Basics of Railroad Retirement Disability Pensions
Editor: Rick Shapiro
Profession: FELA Attorney
October 09, 2006
By Rick Shapiro
Category: Railroad Injury Law
Just as rail workers do not have traditional workers' compensation, and instead fall under the FELA, they also have a unique system relating to career ending disability or retirement. During their employment, the employee and employers contribute to a retirement system which is administered by a quasi-governmental agency set up by federal statute, called the Railroad Retirement Board (RRB). Both the railroad and workers fund the system through payroll deductions and taxes. There are two types of long term disability benefits available to railroad workers. The first is called an "occupational disability" benefit. Basic standards provide that if a rail worker has more than 240 months of rail service credit with the RRB (20 years of total service from one or more railroads) and suffers cumulative injuries or diseases which render the worker medically disqualified from their specific and usual railroad occupation, then the worker may be entitled to this monthly disability benefit.

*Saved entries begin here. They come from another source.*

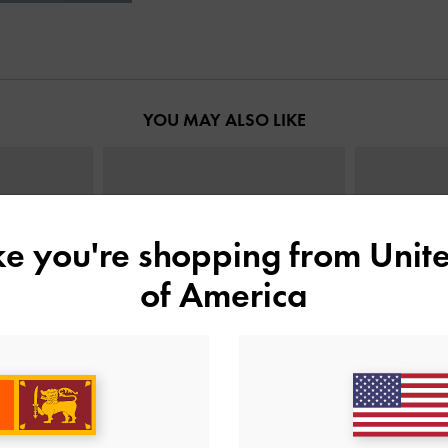
YOU MAY ALSO LIKE
ike you're shopping from
Unite
of America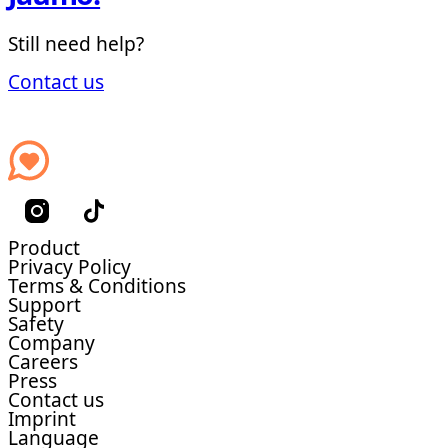
Still need help?
Contact us
Product
Privacy Policy
Terms & Conditions
Support
Safety
Company
Careers
Press
Contact us
Imprint
Language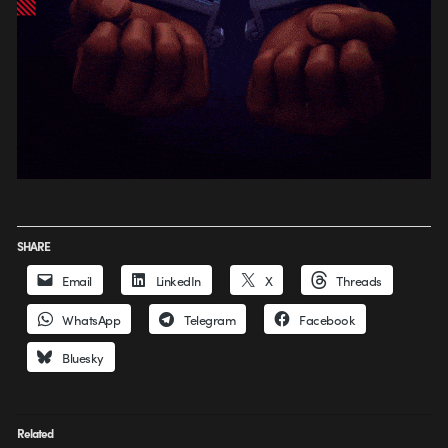
SHARE
Email
LinkedIn
X
Threads
WhatsApp
Telegram
Facebook
Bluesky
Related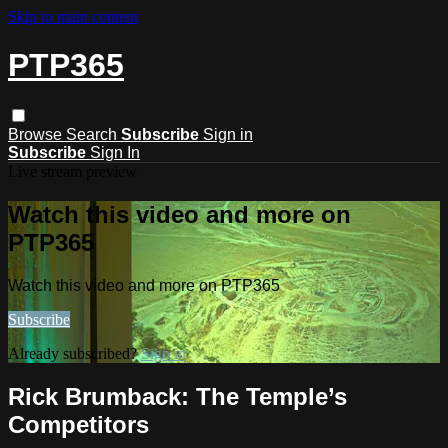
Skip to main content
PTP365
Browse
Search
Subscribe
Sign in
Subscribe
Sign In
Live stream preview
Watch this video and more on
PTP365
Watch this video and more on PTP365
Subscribe
Already subscribed?
Sign in
Rick Brumback: The Temple’s
Competitors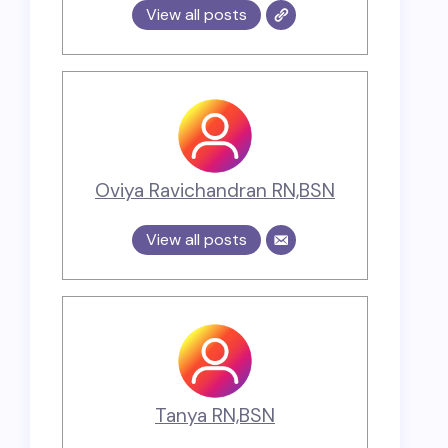
View all posts
Oviya Ravichandran RN,BSN
View all posts
Tanya RN,BSN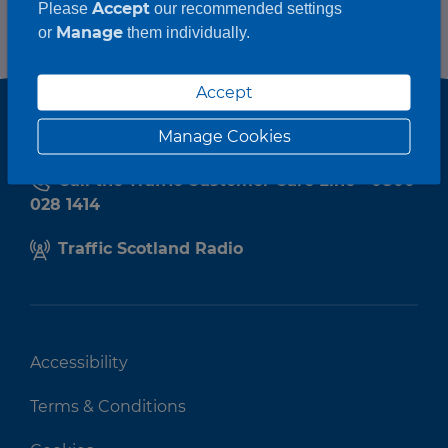
Accept
Please
our recommended settings
Manage
or
them individually.
Accept
Manage Cookies
Call the Traffic Customer Care Line - 0800
028 1414
Traffic Scotland Radio
Accessibility
Terms & Conditions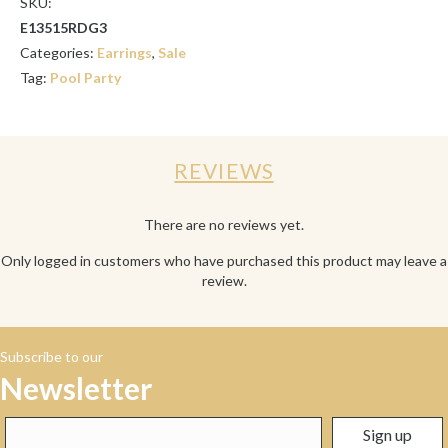
SKU:
E13515RDG3
Categories:
Earrings
,
Sale
Tag:
Pool Party
REVIEWS
There are no reviews yet.
Only logged in customers who have purchased this product may leave a
review.
Subscribe to our
Newsletter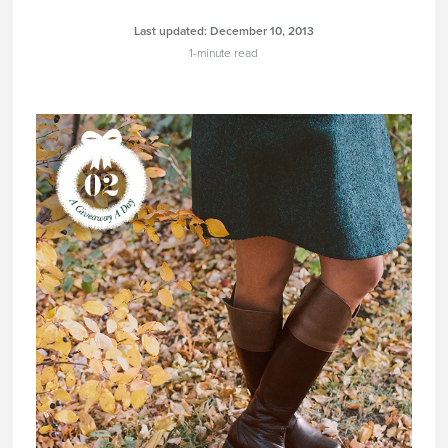
Last updated:
December 10, 2013
1-minute read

The amount of monthly benefit is determined based on prior gross wages under a formula available from the RRB offices. The monthly benefit is received by the worker so long as the worker is unable to medically perform their usual occupation previously held with the railroad and as long as alternate wage income falls below the ceiling set by RRB regulations. On the other hand, the right to such benefits terminates if the worker becomes medically qualified to do the prior railroad job, or if the worker takes on another wage earning job and earns more than the monthly wage income amount prescribed by the RRB.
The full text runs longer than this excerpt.